PrefIx: Understand and Adapt to User Preference in Human-Agent Interaction

TL;DR

PrefIx addresses the challenge of evaluating human-agent interaction quality alongside task accuracy by introducing a configurable environment and the Interaction-as-a-Tool paradigm (IaaT). It formalizes user experience through a taxonomy of 14 preference attributes across four dimensions and evaluates UX with a composite, multi-LLM judge across seven UX dimensions plus an alignment metric, achieving high reliability and human correlation. The study shows that preference-aware adaptation improves user experience (average ≈7.6%) and alignment (≈18.5%) without sacrificing task performance, demonstrated across multiple LLMs and BFCL-based multi-turn tasks. These contributions establish a scalable, reproducible framework for human-centered evaluation of interactive agents, with practical impact for developing more user-aligned AI assistants.

Abstract

LLM-based agents can complete tasks correctly yet still frustrate users through poor interaction patterns, such as excessive confirmations, opaque reasoning, or misaligned pacing. Current benchmarks evaluate task accuracy but overlook how agents interact: whether they infer preferences from implicit cues, adapt dynamically, or maintain fine-grained interaction quality. We introduce Prefix, a configurable environment that evaluates both what agents accomplish and how they interact. Central to Prefix is the Interaction-as-a-Tool (IaaT) paradigm, which treats interaction behaviors as structured tool calls, unifying them with existing evaluation frameworks. We define 31 preference settings across 14 attributes and formalize user experience (UX) as a core metric alongside task accuracy. A composite LLM-as-a-Judge mechanism across seven UX dimensions achieves strong aggregate reliability (ICC > 0.79), high internal consistency (alpha = 0.943), and human correlation (rho = 0.52-0.78). Preference-aware agents show 7.6% average UX improvement and 18.5% gain in preference alignment. Our work is openly accessible.

Figures (9)

• Figure 1: Impact of Preference Awareness in Interaction. By inferring user preferences from history, the agent reduces unnecessary turns (right), whereas a rigid agent (left) leads to user frustration despite correct task execution.
• Figure 2: Overview of PrefIx.

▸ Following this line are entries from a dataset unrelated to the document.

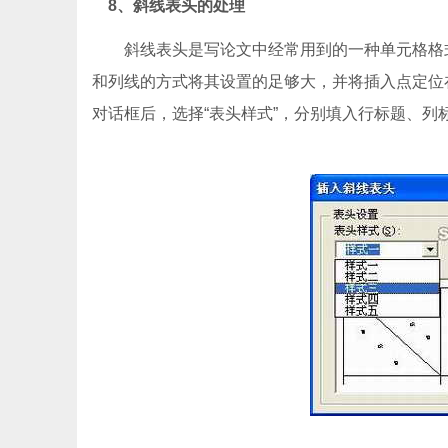
8、斜线表头的处理
斜线表头是写论文中经常用到的一种单元格格式
和列线的方式将其设置的足够大，并将插入点定位在
对话框后，选择“表头样式”，分别填入行标题、列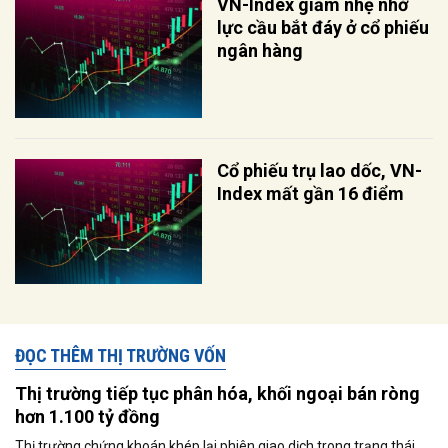
VN-Index giảm nhẹ nhờ
lực cầu bắt đáy ở cổ phiếu
ngân hàng
Cổ phiếu trụ lao dốc, VN-
Index mất gần 16 điểm
ĐỌC THÊM THỊ TRƯỜNG VỐN
Thị trường tiếp tục phân hóa, khối ngoại bán ròng
hơn 1.100 tỷ đồng
Thị trường chứng khoán khép lại phiên giao dịch trong trạng thái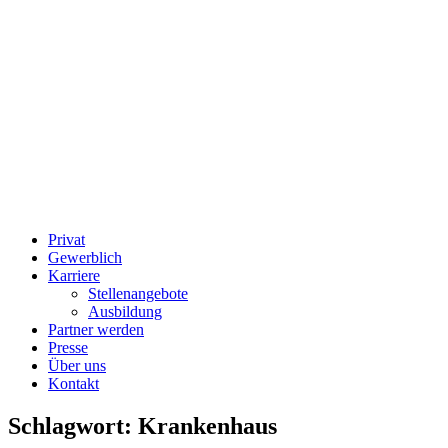
Privat
Gewerblich
Karriere
Stellenangebote
Ausbildung
Partner werden
Presse
Über uns
Kontakt
Schlagwort:
Krankenhaus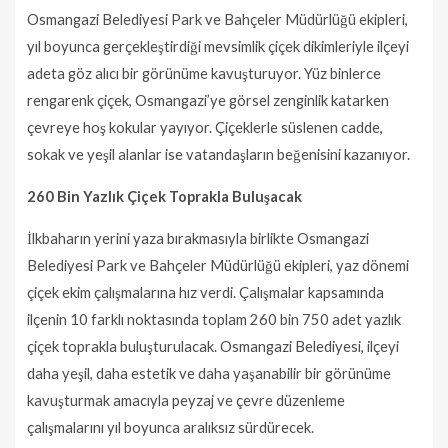
Osmangazi Belediyesi Park ve Bahçeler Müdürlüğü ekipleri,
yıl boyunca gerçekleştirdiği mevsimlik çiçek dikimleriyle ilçeyi
adeta göz alıcı bir görünüme kavuşturuyor. Yüz binlerce
rengarenk çiçek, Osmangazi’ye görsel zenginlik katarken
çevreye hoş kokular yayıyor. Çiçeklerle süslenen cadde,
sokak ve yeşil alanlar ise vatandaşların beğenisini kazanıyor.
260 Bin Yazlık Çiçek Toprakla Buluşacak
İlkbaharın yerini yaza bırakmasıyla birlikte Osmangazi
Belediyesi Park ve Bahçeler Müdürlüğü ekipleri, yaz dönemi
çiçek ekim çalışmalarına hız verdi. Çalışmalar kapsamında
ilçenin 10 farklı noktasında toplam 260 bin 750 adet yazlık
çiçek toprakla buluşturulacak. Osmangazi Belediyesi, ilçeyi
daha yeşil, daha estetik ve daha yaşanabilir bir görünüme
kavuşturmak amacıyla peyzaj ve çevre düzenleme
çalışmalarını yıl boyunca aralıksız sürdürecek.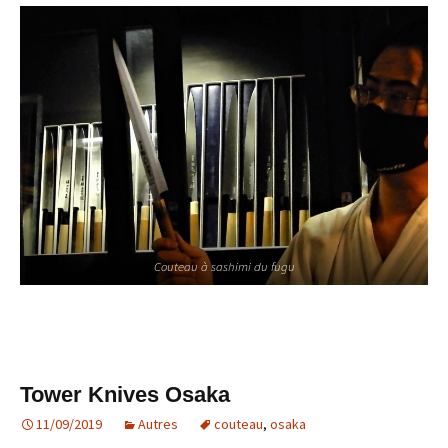
Couteau à sashimi du fugu
Tower Knives Osaka
11/09/2019
Autres
couteau
,
osaka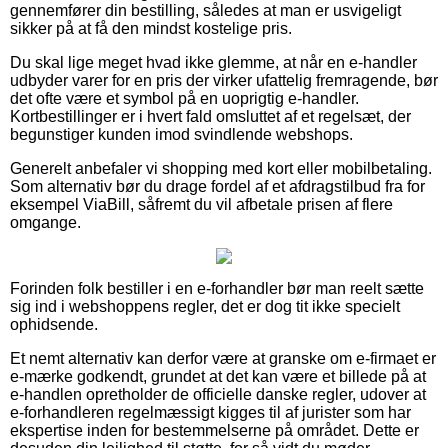
gennemfører din bestilling, således at man er usvigeligt
sikker på at få den mindst kostelige pris.
Du skal lige meget hvad ikke glemme, at når en e-handler
udbyder varer for en pris der virker ufattelig fremragende, bør
det ofte være et symbol på en uoprigtig e-handler.
Kortbestillinger er i hvert fald omsluttet af et regelsæt, der
begunstiger kunden imod svindlende webshops.
Generelt anbefaler vi shopping med kort eller mobilbetaling.
Som alternativ bør du drage fordel af et afdragstilbud fra for
eksempel ViaBill, såfremt du vil afbetale prisen af flere
omgange.
Forinden folk bestiller i en e-forhandler bør man reelt sætte
sig ind i webshoppens regler, det er dog tit ikke specielt
ophidsende.
Et nemt alternativ kan derfor være at granske om e-firmaet er
e-mærke godkendt, grundet at det kan være et billede på at
e-handlen opretholder de officielle danske regler, udover at
e-forhandleren regelmæssigt kigges til af jurister som har
ekspertise inden for bestemmelserne på området. Dette er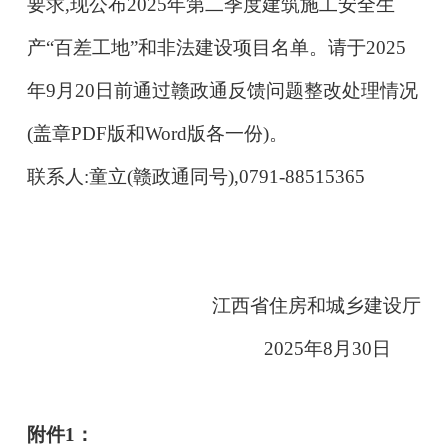
要求,现公布2025年第二季度建筑施工安全生
产“百差工地”和非法建设项目名单。请于2025
年
9月20日前通过赣政通反馈问题整改处理
情况
(盖章PDF版和Word版各一份)。
联系人:童立(赣政通同号),0791-
88515365
江西省住房和城乡建设厅
2025年8月30日
附件1：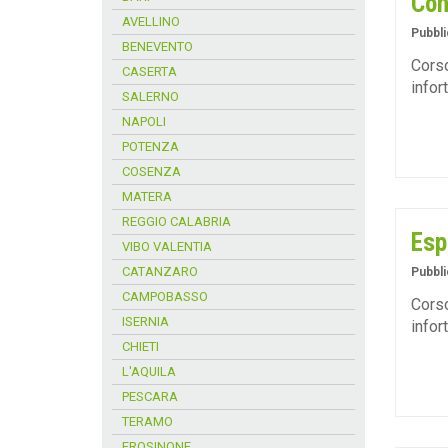
Con
AVELLINO
Pubbli
BENEVENTO
Corso
CASERTA
infor
SALERNO
NAPOLI
POTENZA
COSENZA
MATERA
REGGIO CALABRIA
Esp
VIBO VALENTIA
CATANZARO
Pubbli
CAMPOBASSO
Corso
ISERNIA
infor
CHIETI
L'AQUILA
PESCARA
TERAMO
FROSINONE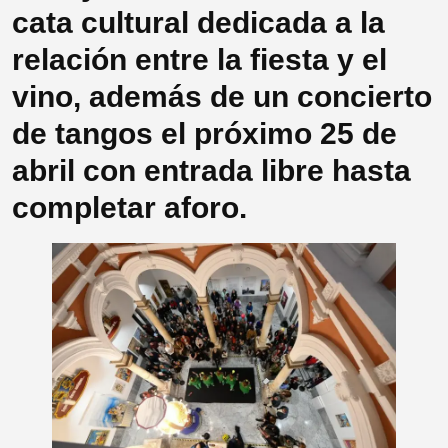
cata cultural dedicada a la
relación entre la fiesta y el
vino, además de un concierto
de tangos el próximo 25 de
abril con entrada libre hasta
completar aforo.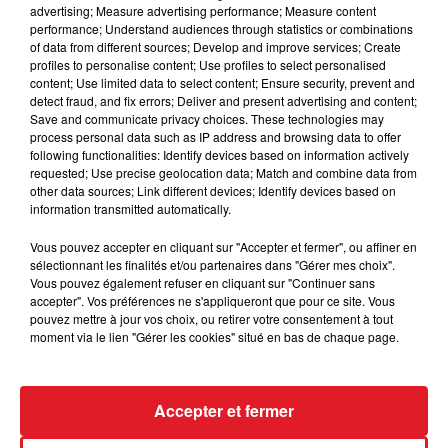
advertising; Measure advertising performance; Measure content
performance; Understand audiences through statistics or combinations
of data from different sources; Develop and improve services; Create
profiles to personalise content; Use profiles to select personalised
content; Use limited data to select content; Ensure security, prevent and
detect fraud, and fix errors; Deliver and present advertising and content;
Save and communicate privacy choices. These technologies may
process personal data such as IP address and browsing data to offer
following functionalities: Identify devices based on information actively
requested; Use precise geolocation data; Match and combine data from
1er août 2026
other data sources; Link different devices; Identify devices based on
GAGNEZ VOS ENTRÉES POUR TOUTE LA
information transmitted automatically.
FAMILLE À DENNLYS PARC !
Vous pouvez accepter en cliquant sur "Accepter et fermer", ou affiner en
sélectionnant les finalités et/ou partenaires dans "Gérer mes choix".
Vous pouvez également refuser en cliquant sur "Continuer sans
accepter". Vos préférences ne s'appliqueront que pour ce site. Vous
LES PODCASTS
pouvez mettre à jour vos choix, ou retirer votre consentement à tout
moment via le lien "Gérer les cookies" situé en bas de chaque page.
Accepter et fermer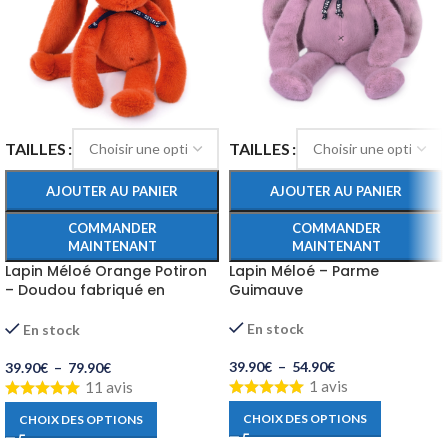
TAILLES
TAILLES
AJOUTER AU PANIER
AJOUTER AU PANIER
COMMANDER
COMMANDER
MAINTENANT
MAINTENANT
Lapin Méloé Orange Potiron
Lapin Méloé – Parme
– Doudou fabriqué en
Guimauve
Bretagne
En stock
En stock
39.90
€
–
54.90
€
39.90
€
–
79.90
€
1 avis
11 avis
CHOIX DES OPTIONS
CHOIX DES OPTIONS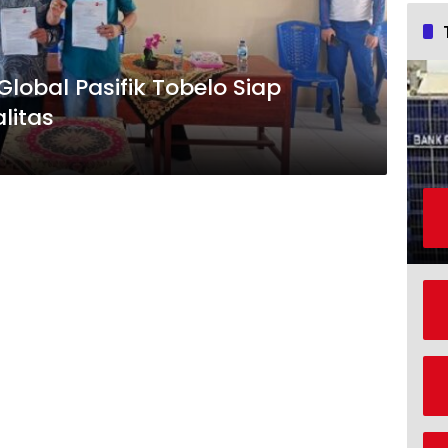
lobal Pasifik Tobelo Siap
litas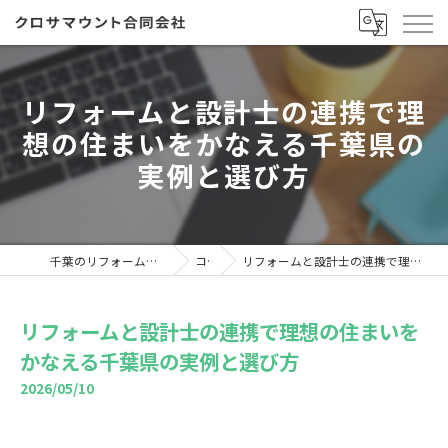
リフォームと設計士の連携で理
想の住まいをかなえる千葉県の
実例と選び方
千葉のリフォームならクロサマウント合同会社
コラム
リフォームと設計士の連携で理想の住まいをかなえる千葉県の実例と選び方
リフォームと設計士の連携で理想の住まいを
かなえる千葉県の実例と選び方
2026/05/10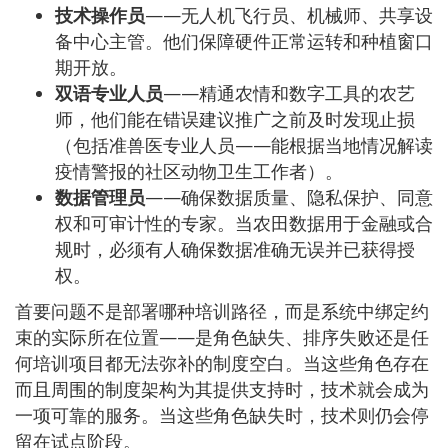
技术操作员
——无人机飞行员、机械师、共享设
备中心主管。他们保障硬件正常运转和种植窗口
期开放。
双语专业人员
——精通农情和数字工具的农艺
师，他们能在错误建议推广之前及时发现止损
（包括准兽医专业人员——能根据当地情况解读
疫情警报的社区动物卫生工作者）。
数据管理员
——确保数据质量、隐私保护、同意
权和可审计性的专家。当农田数据用于金融或合
规时，必须有人确保数据准确无误并已获得授
权。
首要问题不是部署哪种培训路径，而是系统中绑定约
束的实际所在位置——是角色缺失、排序失败还是任
何培训项目都无法弥补的制度空白。当这些角色存在
而且周围的制度架构为其提供支持时，技术就会成为
一项可靠的服务。当这些角色缺失时，技术则仍会停
留在试点阶段。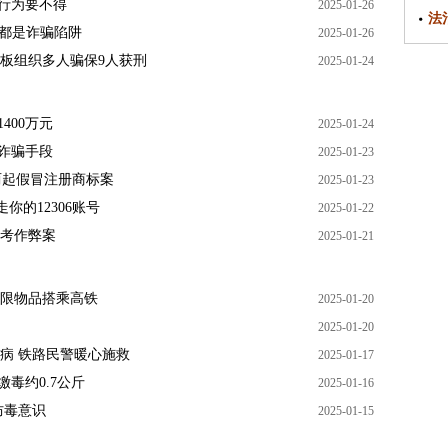
种行为要不得
2025-01-26
法
”都是诈骗陷阱
2025-01-26
板组织多人骗保9人获刑
2025-01-24
400万元
2025-01-24
络诈骗手段
2025-01-23
两起假冒注册商标案
2025-01-23
你的12306账号
2025-01-22
考作弊案
2025-01-21
限物品搭乘高铁
2025-01-20
2025-01-20
病 铁路民警暖心施救
2025-01-17
毒约0.7公斤
2025-01-16
防毒意识
2025-01-15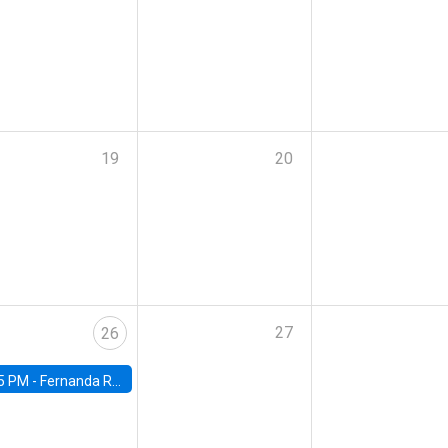
19
20
27
26
5 PM -
Fernanda Rojas Ampuero, University of Wisconsin-Madison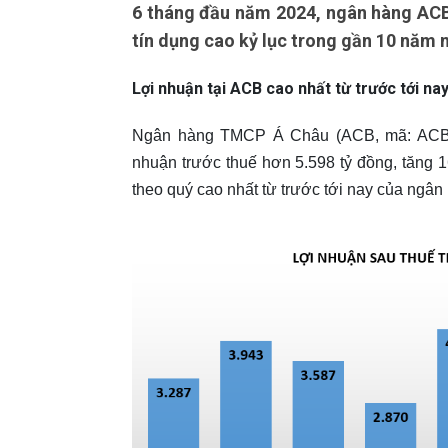
6 tháng đầu năm 2024, ngân hàng ACB 
tín dụng cao kỷ lục trong gần 10 năm
Lợi nhuận tại ACB cao nhất từ trước tới n
Ngân hàng TMCP Á Châu (ACB, mã: ACB) v
nhuận trước thuế hơn 5.598 tỷ đồng, tăng 
theo quý cao nhất từ trước tới nay của ngân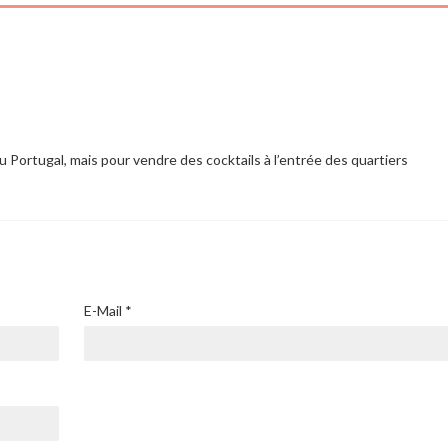
u Portugal, mais pour vendre des cocktails à l’entrée des quartiers
E-Mail
*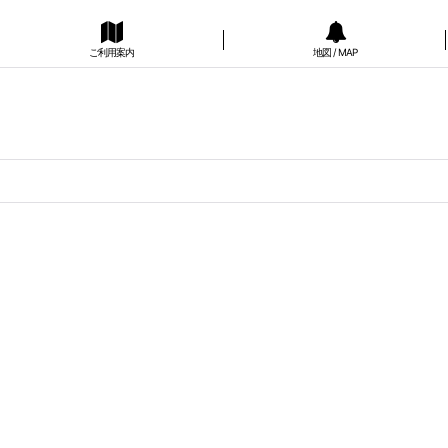
ご利用案内
地図 / MAP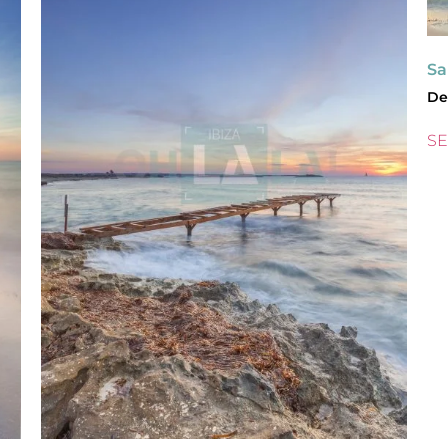
Sa
De
SE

Tasks from BFCL are coarsened into flexible instructions (left), a preference-aware simulator interacts with the agent expressing preferences implicitly (center), and the UX Judge evaluates the resulting trajectory across seven dimensions (right).
• Figure 3: Tool-use accuracy comparison between Baseline (No_P) and Adaptation (P) conditions across four models. Baseline performance is comparable to BFCL leaderboard scores, confirming that interaction tools do not interfere with system tool execution.
• Figure 4: Performance gains in interaction preference alignment across four categories, measured as the delta between adaptation and baseline conditions. Results are aggregated by category and normalized by the number of preference settings per group.
• Figure 5: Inter-judge correlation heatmap for UX scores. Each cell shows the Pearson correlation between two LLM judges. Moderate correlations (0.4--0.7) indicate a shared underlying construct while preserving diverse perspectives.